[Saved entries]
·····

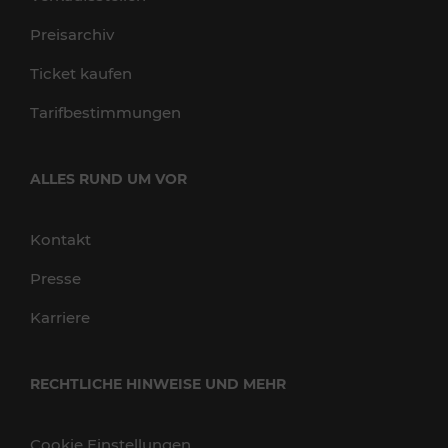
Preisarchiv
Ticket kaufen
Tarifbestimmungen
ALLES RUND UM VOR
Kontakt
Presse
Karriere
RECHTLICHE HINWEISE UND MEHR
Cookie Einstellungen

·····

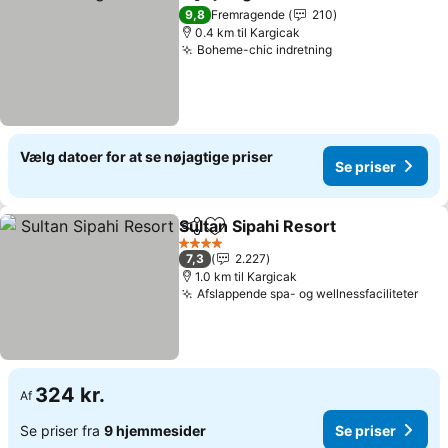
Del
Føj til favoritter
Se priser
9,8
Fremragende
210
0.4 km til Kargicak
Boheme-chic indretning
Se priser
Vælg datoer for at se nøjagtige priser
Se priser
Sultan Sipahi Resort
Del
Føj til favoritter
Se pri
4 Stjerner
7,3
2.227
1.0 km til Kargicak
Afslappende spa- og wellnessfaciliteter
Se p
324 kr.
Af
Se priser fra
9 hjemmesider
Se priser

·····

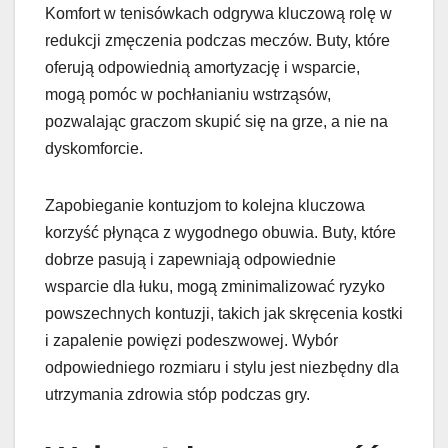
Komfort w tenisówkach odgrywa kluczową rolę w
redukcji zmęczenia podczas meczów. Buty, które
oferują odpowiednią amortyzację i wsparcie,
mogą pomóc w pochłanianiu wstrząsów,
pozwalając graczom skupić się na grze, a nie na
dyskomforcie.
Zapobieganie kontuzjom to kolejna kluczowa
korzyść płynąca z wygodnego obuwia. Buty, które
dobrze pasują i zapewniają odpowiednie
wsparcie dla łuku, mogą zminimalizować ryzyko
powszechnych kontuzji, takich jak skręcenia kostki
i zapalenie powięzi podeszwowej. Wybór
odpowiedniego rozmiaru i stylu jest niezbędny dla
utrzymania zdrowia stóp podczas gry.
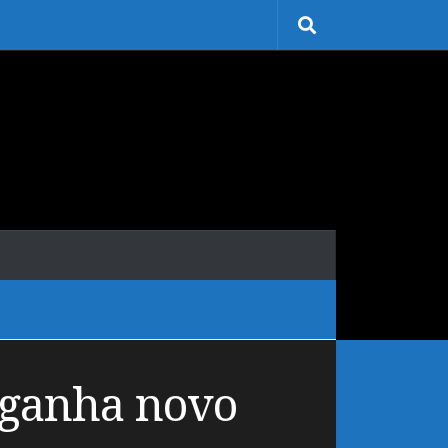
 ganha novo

·····

→ **WHAT IS REQUIRED**: Look above for the line with "Preisarchiv" and the line with "Cookie Einstellungen"; transcribe both and all lines in between, exactly, and nothing else.

→ **ANSWER SECTION**:
Preisarchiv
Ticket kaufen
Tarifbestimmungen
ALLES RUND UM VOR
Kontakt
Presse
Karriere
RECHTLICHE HINWEISE UND MEHR
Cookie Einstellungen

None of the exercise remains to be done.